1.罪障のリフレイン⑨ ……ありがとう。
「彼を奪ったあなたたちが、のうのうとここまで来るなんて」
声に遅れるようにして姿を現したのは、ロザリアだった。茂みをかき分け、つかつかと歩み寄ってくる。採集の最中だったのか、手に小刀と籠を持っていた。
「それは……当たり前じゃないか、あいつは悪魔なんだぞ? 復活でもされたらかなわない。しばらくは毎日交代で、様子を見ようということになったんだ」
男は狼狽しつつも言い返すが、彼女にとっては反論にもならない戯れ言であったらしい。冷たい声で己の要求を突きつける。
「彼を悪魔だなんて言わないで」
「ロザリア、お前もこんな外れじゃなく村まで来い。俺は心配なんだよ。おやじさんにはなにかと世話になった。もしまたお前が悪魔の男に――」
「やめてよ! 彼は悪魔じゃない! 悪魔なんかじゃなかったのにっ! もう帰ってよ!」
ロザリアが悲痛な声で叫ぶ。
男はなおも彼女を気にかける様子を見せていたものの、対処のしようがないと判断したのだろう。再度「俺は心配なんだ」とだけ言い残し去っていった。

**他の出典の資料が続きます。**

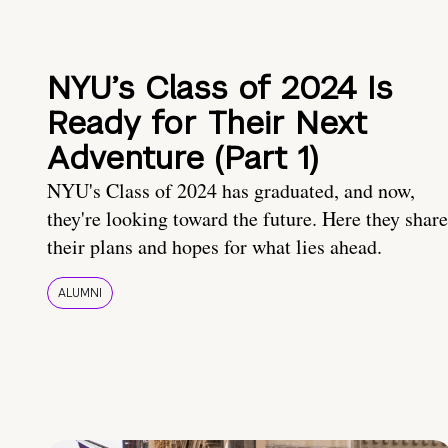
NYU’s Class of 2024 Is
Ready for Their Next
Adventure (Part 1)
NYU's Class of 2024 has graduated, and now,
they're looking toward the future. Here they share
their plans and hopes for what lies ahead.
ALUMNI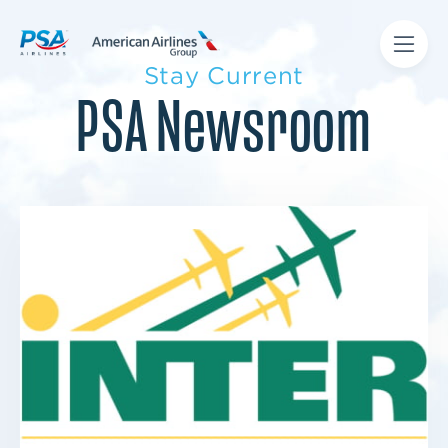
Stay Current
PSA Newsroom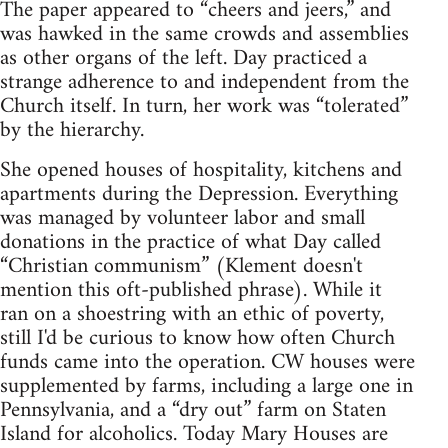
The paper appeared to “cheers and jeers,” and
was hawked in the same crowds and assemblies
as other organs of the left. Day practiced a
strange adherence to and independent from the
Church itself. In turn, her work was “tolerated”
by the hierarchy.
She opened houses of hospitality, kitchens and
apartments during the Depression. Everything
was managed by volunteer labor and small
donations in the practice of what Day called
“Christian communism” (Klement doesn't
mention this oft-published phrase). While it
ran on a shoestring with an ethic of poverty,
still I'd be curious to know how often Church
funds came into the operation. CW houses were
supplemented by farms, including a large one in
Pennsylvania, and a “dry out” farm on Staten
Island for alcoholics. Today Mary Houses are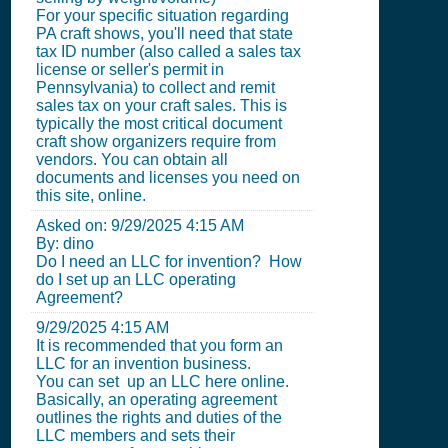
For your specific situation regarding
PA craft shows, you'll need that state
tax ID number (also called a sales tax
license or seller's permit in
Pennsylvania) to collect and remit
sales tax on your craft sales. This is
typically the most critical document
craft show organizers require from
vendors. You can obtain all
documents and licenses you need on
this site, online.
Asked on:
9/29/2025 4:15 AM
By: dino
Do I need an LLC for invention? How
do I set up an LLC operating
Agreement?
9/29/2025 4:15 AM
It is recommended that you form an
LLC for an invention business.
You can set up an LLC here online.
Basically, an operating agreement
outlines the rights and duties of the
LLC members and sets their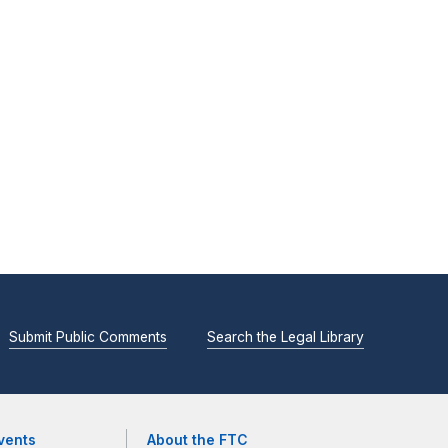
Submit Public Comments
Search the Legal Library
vents
About the FTC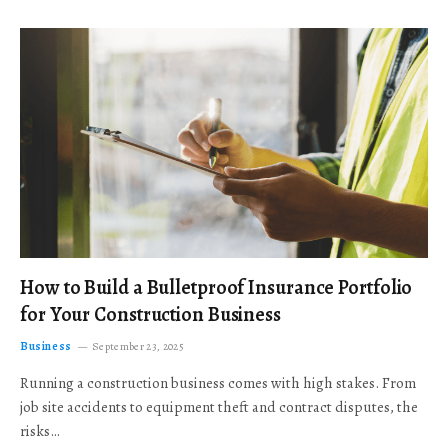
How to Build a Bulletproof Insurance Portfolio
for Your Construction Business
Business
September 23, 2025
Running a construction business comes with high stakes. From
job site accidents to equipment theft and contract disputes, the
risks…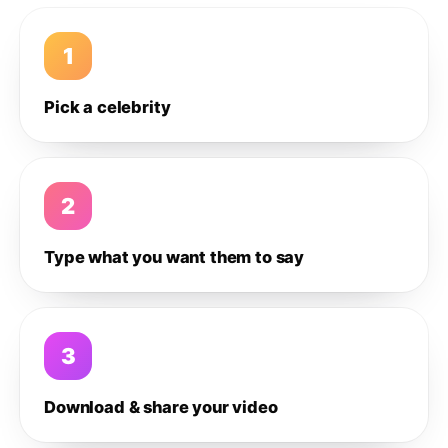
1
Pick a celebrity
2
Type what you want them to say
3
Download & share your video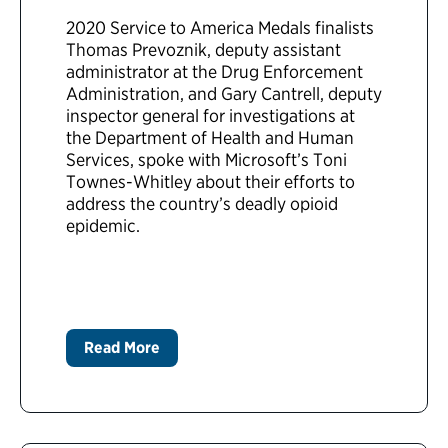
2020 Service to America Medals finalists
Thomas Prevoznik, deputy assistant
administrator at the Drug Enforcement
Administration, and Gary Cantrell, deputy
inspector general for investigations at
the Department of Health and Human
Services, spoke with Microsoft’s Toni
Townes-Whitley about their efforts to
address the country’s deadly opioid
epidemic.
Read More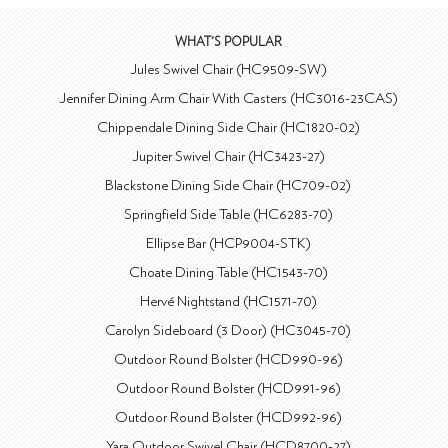
WHAT'S POPULAR
Jules Swivel Chair (HC9509-SW)
Jennifer Dining Arm Chair With Casters (HC3016-23CAS)
Chippendale Dining Side Chair (HC1820-02)
Jupiter Swivel Chair (HC3423-27)
Blackstone Dining Side Chair (HC709-02)
Springfield Side Table (HC6283-70)
Ellipse Bar (HCP9004-STK)
Choate Dining Table (HC1543-70)
Hervé Nightstand (HC1571-70)
Carolyn Sideboard (3 Door) (HC3045-70)
Outdoor Round Bolster (HCD990-96)
Outdoor Round Bolster (HCD991-96)
Outdoor Round Bolster (HCD992-96)
Yara Outdoor Swivel Chair (HCD8700-27)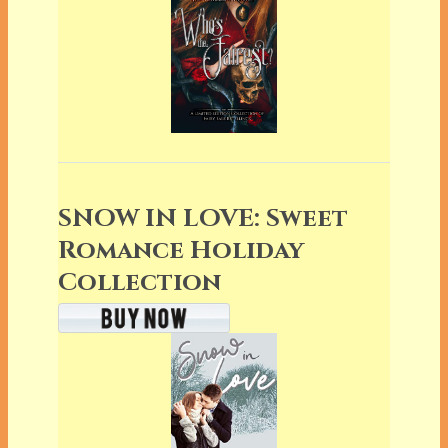
SNOW IN LOVE: Sweet
Romance Holiday
Collection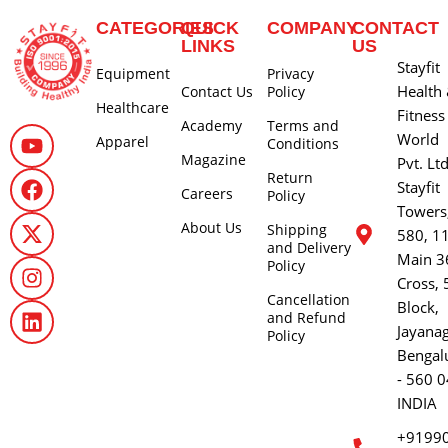
CATEGORIES
QUICK
COMPANY
CONTACT
LINKS
US
Stayfit
Equipment
Privacy
Health
Contact Us
Policy
Healthcare
Fitness
Academy
Terms and
World
Apparel
Conditions
Magazine
Pvt. Lt
Return
Stayfit
Careers
Policy
Towers
About Us
Shipping
580, 1
and Delivery
Main 3
Policy
Cross, 
Cancellation
Block,
and Refund
Jayana
Policy
Bengal
- 560 0
INDIA
+9199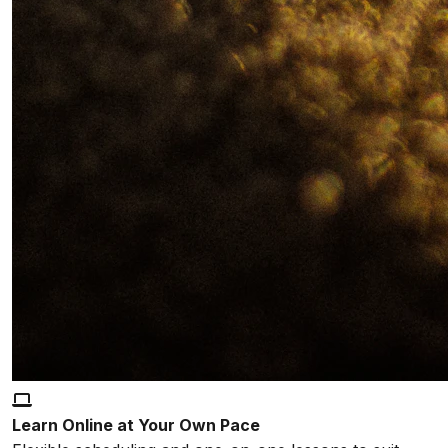
Learn Online at Your Own Pace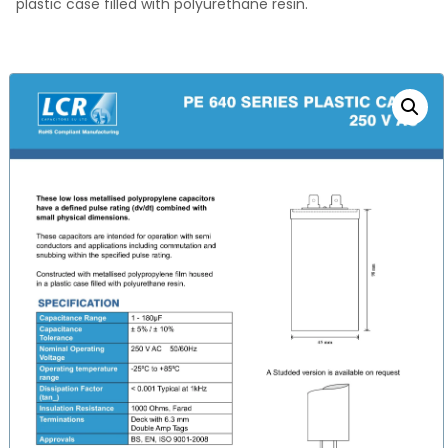
plastic case filled with polyurethane resin.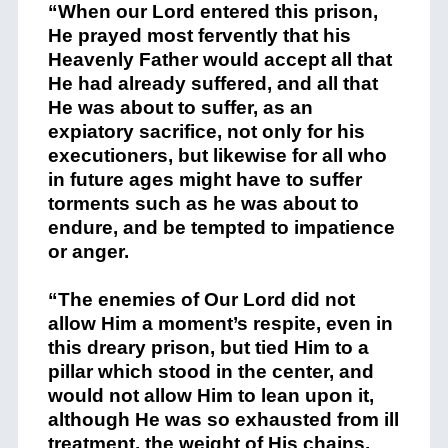
“When our Lord entered this prison,
He prayed most fervently that his
Heavenly Father would accept all that
He had already suffered, and all that
He was about to suffer, as an
expiatory sacrifice, not only for his
executioners, but likewise for all who
in future ages might have to suffer
torments such as he was about to
endure, and be tempted to impatience
or anger.
“The enemies of Our Lord did not
allow Him a moment’s respite, even in
this dreary prison, but tied Him to a
pillar which stood in the center, and
would not allow Him to lean upon it,
although He was so exhausted from ill
treatment, the weight of His chains,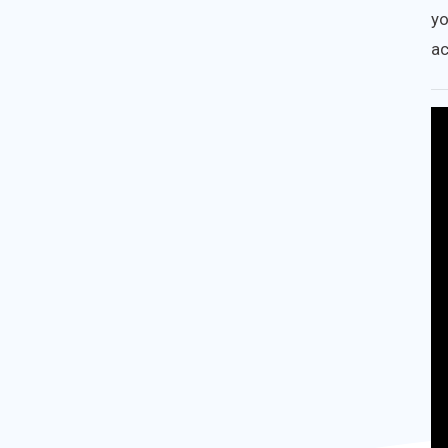
yo
ac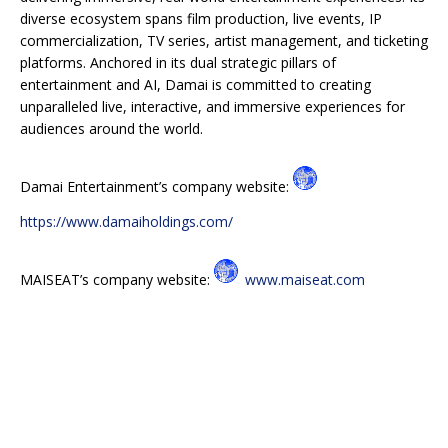
diverse ecosystem spans film production, live events, IP
commercialization, TV series, artist management, and ticketing
platforms. Anchored in its dual strategic pillars of
entertainment and AI, Damai is committed to creating
unparalleled live, interactive, and immersive experiences for
audiences around the world.
Damai Entertainment’s company website:
https://www.damaiholdings.com/
MAISEAT’s company website:
www.maiseat.com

テスターは一歩踏み出した。踏まれた小枝が折れる音が、ロザリアの注意を引く。彼女は疾走後のように息を荒らげていたが、こちらを見ると目に不可解の色を浮かべた。
「あなたたちは? 村の人じゃないわよね。どこから来たの? 一応ここは私の家の庭先なんだけど」
テスターとセラは顔を見合わせた。やはりおかしい。
が、ロザリアの方は疑問を持て余すつもりはないようだった。切り替えるように数度まばたきをすると、
「まあ別にいいわ。どうでも」
肩をすくめて小屋へと向かう。
「あの」
セラが困惑顔で呼び止めると、ロザリアはぱっと振り向いた。素早い動きで、小刀の軌跡も見逃しそうだった。
「きゃっ⁉」
突如自分を襲った刃に動じながらも、セラが後ろに跳びすさる。かばうように掲げた右腕を、ひらめく小刀が浅く薙いだ。
体勢を崩したセラに、ロザリアがなおも斬りかかろうとする。
「……っ!」
テスターはセラの左腕を引き、後方へと押しやった。そのまま勢いを利用して、内向きに回し蹴りを放つ。
ロザリアがひるんで後退すればそれでよし。よけ損ねて蹴りを食らっても、それは自業自得ということで諦めてもらう――というはずだったのだが。
彼女はさらに踏み込んできた。
「っ⁉」
蹴り足がロザリアの肩口を捉え、彼女の顔が苦痛にゆがむ。
しかしその時には、ロザリアも手にした小刀を、杭打つようにこちらの太股へと突き刺していた。
テスターは舌打ちして彼女を蹴り飛ばした。
悲鳴を上げて倒れるロザリア。
拘束すべきか迷っていると、背後で重いものが倒れる音がした。
肩越しに振り向くと、セラが地面に倒れていた。意識を失っているようだ。
「セラっ⁉」
慌てて駆け寄ろうとするが、景色がぐらつき足元がおぼつかない。皮肉なことに、太股に走る痛みだけは鮮明だ。
近づいてくる気配に、背後を振り返る。
「……ありがとう」
ロザリアがこちらに歩いてきながら、見覚えのある笑みを向けていた。
小屋の中で見た、熱に浮かされたような微笑みだ。
それを確認したところで、視界が暗転した。